The order says it will “ensure that all Chicagoans have fair and equal access to benefits, opportunities, and services provided by the City,” including anything provided as disaster relief to help fight the CCP virus pandemic.
“This order is more than just an official decree, it is a statement of our values as a city and as Americans,” Lightfoot said in a statement.
“Since COVID-19 first reached our city’s doorstep, we have been working around the clock to ensure all our residents are secure and supported, including our immigrant and refugee communities, who are among the most vulnerable to the impact of this pandemic.”
“Here in Chicago, saying ‘we are all in this together’ means that during this crisis, no one gets left out and no one gets left behind,” she said.
Illegal immigrants who have no legal status in the United States do not meet the criteria for state unemployment insurance or other economic assistance, or the stimulus checks the federal government is sending out to all registered tax-payers part of the $2 trillion coronavirus relief bill Congress passed in March.
According to the National Review, at least 280,000 illegal immigrants were working in Illinois in 2018 based on a WBEZ analysis of census data.
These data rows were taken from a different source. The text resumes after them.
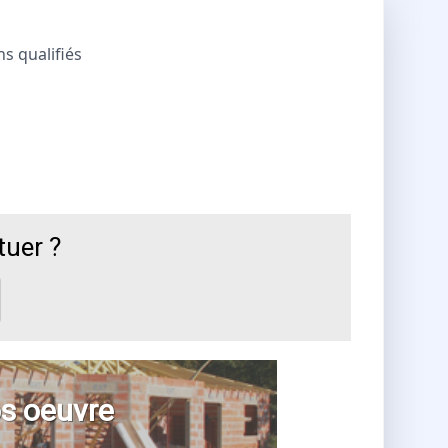
ns qualifiés
tuer ?
s oeuvre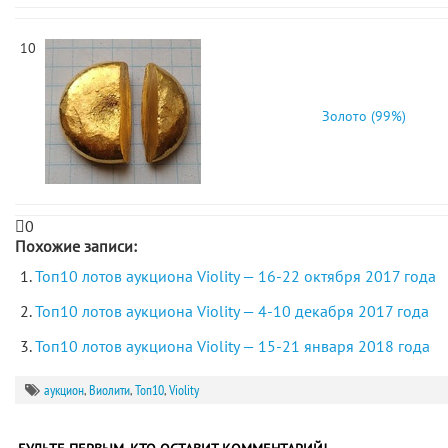
10
Золото (99%)
0
Похожие записи:
Топ10 лотов аукциона Violity — 16-22 октября 2017 года
Топ10 лотов аукциона Violity — 4-10 декабря 2017 года
Топ10 лотов аукциона Violity — 15-21 января 2018 года
аукцион
,
Виолити
,
Топ10
,
Violity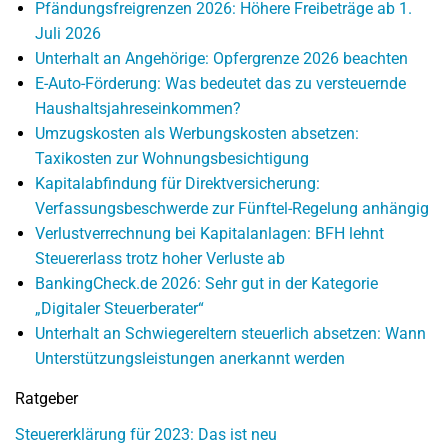
Pfändungsfreigrenzen 2026: Höhere Freibeträge ab 1.
Juli 2026
Unterhalt an Angehörige: Opfergrenze 2026 beachten
E-Auto-Förderung: Was bedeutet das zu versteuernde
Haushaltsjahreseinkommen?
Umzugskosten als Werbungskosten absetzen:
Taxikosten zur Wohnungsbesichtigung
Kapitalabfindung für Direktversicherung:
Verfassungsbeschwerde zur Fünftel-Regelung anhängig
Verlustverrechnung bei Kapitalanlagen: BFH lehnt
Steuererlass trotz hoher Verluste ab
BankingCheck.de 2026: Sehr gut in der Kategorie
„Digitaler Steuerberater“
Unterhalt an Schwiegereltern steuerlich absetzen: Wann
Unterstützungsleistungen anerkannt werden
Ratgeber
Steuererklärung für 2023: Das ist neu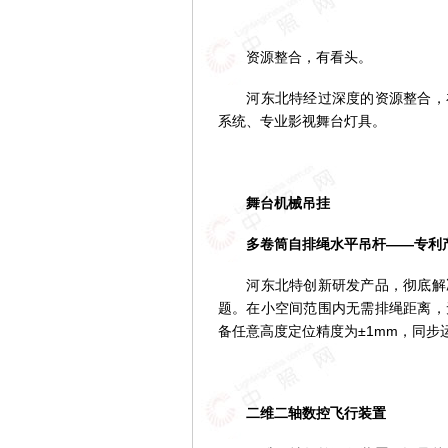
资源整合，有看头。
河东北特经过深度的资源整合，在
系统、专业影视舞台灯具。
舞台机械吊挂
多卷筒自排绳水平吊杆——专利
河东北特创新研发产品，彻底解决
题。在小空间范围内无需排绳距离，
备任意高度定位精度为±1mm，同步运
二维二轴数控飞行装置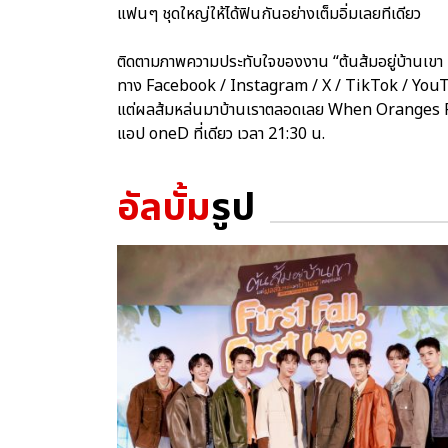
แฟนๆ ชุดใหญ่ให้ได้ฟินกันอย่างเต็มอิ่มเลยทีเดียว
ติดตามภาพความประทับใจของงาน “ต้นส้มอยู่บ้านเขา 
ทาง Facebook / Instagram / X / TikTok / YouTu
แต่ผลส้มหล่นมาบ้านเราตลอดเลย When Oranges Fall
แอป oneD ที่เดียว เวลา 21:30 น.
อัลบั้ม
รูป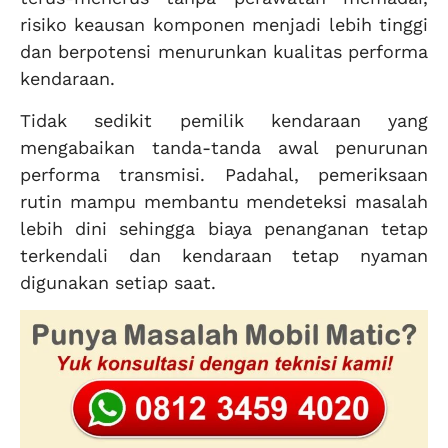
risiko keausan komponen menjadi lebih tinggi
dan berpotensi menurunkan kualitas performa
kendaraan.
Tidak sedikit pemilik kendaraan yang
mengabaikan tanda-tanda awal penurunan
performa transmisi. Padahal, pemeriksaan
rutin mampu membantu mendeteksi masalah
lebih dini sehingga biaya penanganan tetap
terkendali dan kendaraan tetap nyaman
digunakan setiap saat.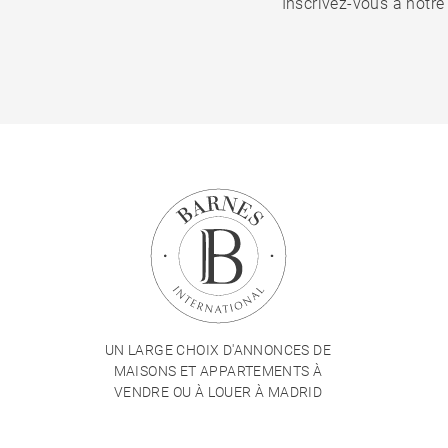
Inscrivez-vous à notre
UN LARGE CHOIX D'ANNONCES DE
MAISONS ET APPARTEMENTS À
VENDRE OU À LOUER À MADRID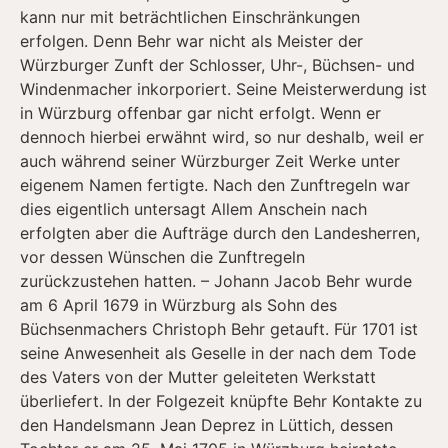
kann nur mit beträchtlichen Einschränkungen
erfolgen. Denn Behr war nicht als Meister der
Würzburger Zunft der Schlosser, Uhr-, Büchsen- und
Windenmacher inkorporiert. Seine Meisterwerdung ist
in Würzburg offenbar gar nicht erfolgt. Wenn er
dennoch hierbei erwähnt wird, so nur deshalb, weil er
auch während seiner Würzburger Zeit Werke unter
eigenem Namen fertigte. Nach den Zunftregeln war
dies eigentlich untersagt Allem Anschein nach
erfolgten aber die Aufträge durch den Landesherren,
vor dessen Wünschen die Zunftregeln
zurückzustehen hatten. – Johann Jacob Behr wurde
am 6 April 1679 in Würzburg als Sohn des
Büchsenmachers Christoph Behr getauft. Für 1701 ist
seine Anwesenheit als Geselle in der nach dem Tode
des Vaters von der Mutter geleiteten Werkstatt
überliefert. In der Folgezeit knüpfte Behr Kontakte zu
den Handelsmann Jean Deprez in Lüttich, dessen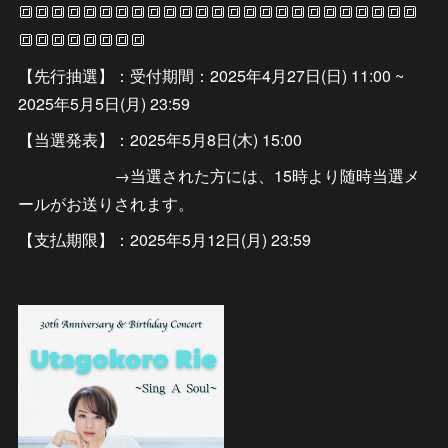
🔳🔳🔳🔳🔳🔳🔳🔳🔳🔳🔳🔳🔳🔳🔳🔳🔳🔳🔳🔳🔳🔳🔳🔳🔳
🔳🔳🔳🔳🔳🔳🔳🔳
【先行抽選】：受付期間：2025年4月27日(日) 11:00 ~
2025年5月5日(月) 23:59
【当選発表】：2025年5月8日(木) 15:00
→当選された方には、15時より随時当選メ
ールがお送りされます。
【支払期限】：2025年5月12日(月) 23:59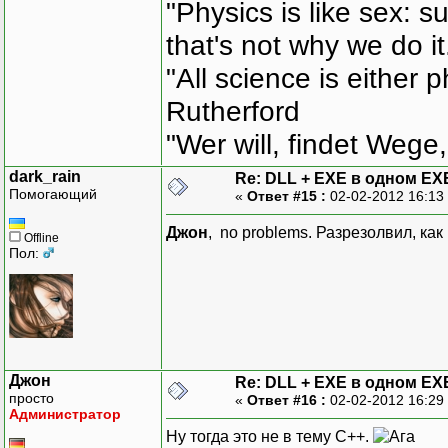
"Physics is like sex: s
that's not why we do i
"All science is either 
Rutherford
"Wer will, findet Wege,
dark_rain
Re: DLL + EXE в одном EX
Помогающий
«
Ответ #15 :
02-02-2012 16:13
Джон
, no problems. Разрезолвил, как
Offline
Пол:
Джон
Re: DLL + EXE в одном EX
просто
«
Ответ #16 :
02-02-2012 16:29
Администратор
Ну тогда это не в тему С++.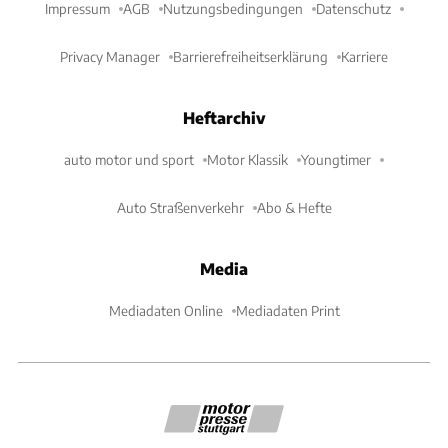
Impressum
AGB
Nutzungsbedingungen
Datenschutz
Privacy Manager
Barrierefreiheitserklärung
Karriere
Heftarchiv
auto motor und sport
Motor Klassik
Youngtimer
Auto Straßenverkehr
Abo & Hefte
Media
Mediadaten Online
Mediadaten Print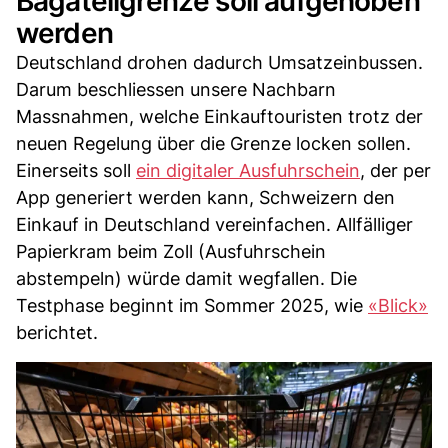
Bagatellgrenze soll aufgehoben
werden
Deutschland drohen dadurch Umsatzeinbussen.
Darum beschliessen unsere Nachbarn
Massnahmen, welche Einkauftouristen trotz der
neuen Regelung über die Grenze locken sollen.
Einerseits soll
ein digitaler Ausfuhrschein
, der per
App generiert werden kann, Schweizern den
Einkauf in Deutschland vereinfachen. Allfälliger
Papierkram beim Zoll (Ausfuhrschein
abstempeln) würde damit wegfallen. Die
Testphase beginnt im Sommer 2025, wie
«Blick»
berichtet.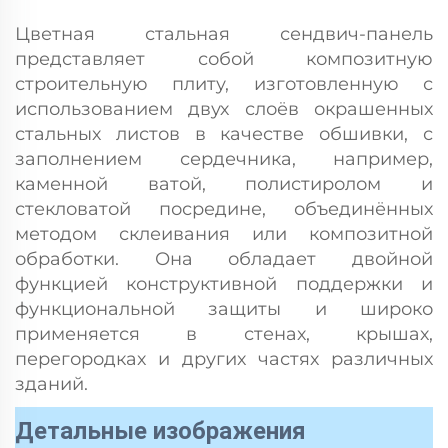
Цветная стальная сендвич-панель
представляет собой композитную
строительную плиту, изготовленную с
использованием двух слоёв окрашенных
стальных листов в качестве обшивки, с
заполнением сердечника, например,
каменной ватой, полистиролом и
стекловатой посредине, объединённых
методом склеивания или композитной
обработки. Она обладает двойной
функцией конструктивной поддержки и
функциональной защиты и широко
применяется в стенах, крышах,
перегородках и других частях различных
зданий.
Детальные изображения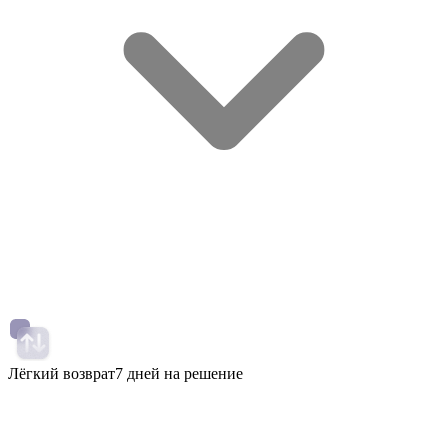
Лёгкий возврат
7 дней на решение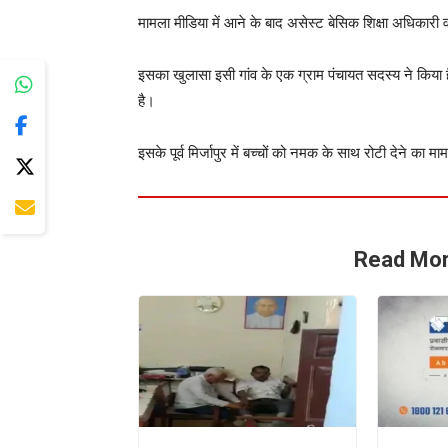
मामला मीडिया में आने के बाद असेस्ट बेसिक शिक्षा अधिकारी 
इसका खुलासा इसी गांव के एक ग्राम पंचायत सदस्य ने किया ह
है।
इसके पूर्व मिर्जापुर में बच्चों को नमक के साथ रोटी देने
Read Mor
They were mostly concentrated around the sanctuary city of Chicago.
Under the new order, the illegal migrants will be able to receive benefits through Chicago’s Housing Assistance Grant program, which provides disaster relief aid for the housing costs faced by those impacted by the current CCP crisis.
Students will also be offered online Enrichment Learning Resources through Chicago Public Schools, and small businesses will have access to the $100 million Chicago Small Business Resiliency Fund, which provides disaster relief cash flow to any entrepreneur, including immigrant business owners.
Michael Rodriguez, who serves as alderman of the 22nd Ward in Chicago, said “these Chicagoans are vital community members who work in various industries and help our great city to thrive every day,” and are “family members, co-workers, neighbors, and friends.”
Chicago and Illinois are currently under a statewide Stay at Home order that was issued on March 20 until at least April 30.
The order mandates all residents to stay home, unless traveling for essential needs or business, and requires businesses not engaged in essential activities to cease all activities except for minimum basic operations.
According to the latest figures published on the official City of Chicago website, 5,511 cases of CCP virus have been confirmed in Chicago as of April 7, and 13,549 in Illinois. The majority of the known cases in Chicago are in individuals aged between 50-59, while the majority of deaths have occurred in individuals aged 70 or over.